In the new phase, the age range has been expanded, with adults between 60 and 84 years accounting for nearly 50% of the trial’s population.
Early-stage data from a small clinical trial of the vaccine has shown it produced high levels of virus-fighting antibodies, and the company aims to begin larger studies to obtain regulatory approvals as early as December.
About Novavax vaccine candidate NVX-CoV2373
NVX‑CoV2373 is a vaccine candidate engineered from the genetic sequence of SARS‑CoV‑2, the virus that causes COVID-19 disease. NVX‑CoV2373 was created using Novavax’ recombinant nanoparticle technology to generate antigen derived from the coronavirus spike protein and contains Novavax’ patented saponin-based Matrix-M™ adjuvant to enhance the immune response and stimulate high levels of neutralizing antibodies.

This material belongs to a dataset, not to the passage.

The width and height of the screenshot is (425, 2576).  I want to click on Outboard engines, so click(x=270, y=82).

In preclinical trials, NVX‑CoV2373 demonstrated indication of antibodies that block binding of spike protein to receptors targeted by the virus, a critical aspect for effective vaccine protection.

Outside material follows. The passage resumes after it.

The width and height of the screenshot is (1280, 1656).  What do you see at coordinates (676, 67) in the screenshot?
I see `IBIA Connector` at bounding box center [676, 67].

In its Phase 1 data of the Phase 1/2 clinical trial, NVX‑CoV2373 was generally well-tolerated and elicited robust antibody responses numerically superior to that seen in human convalescent sera. Phase 2 clinical trials began in August. Novavax has secured $2 billion in funding for its global coronavirus vaccine program, including up to $388 million in funding from the Coalition for Epidemic Preparedness Innovations (CEPI).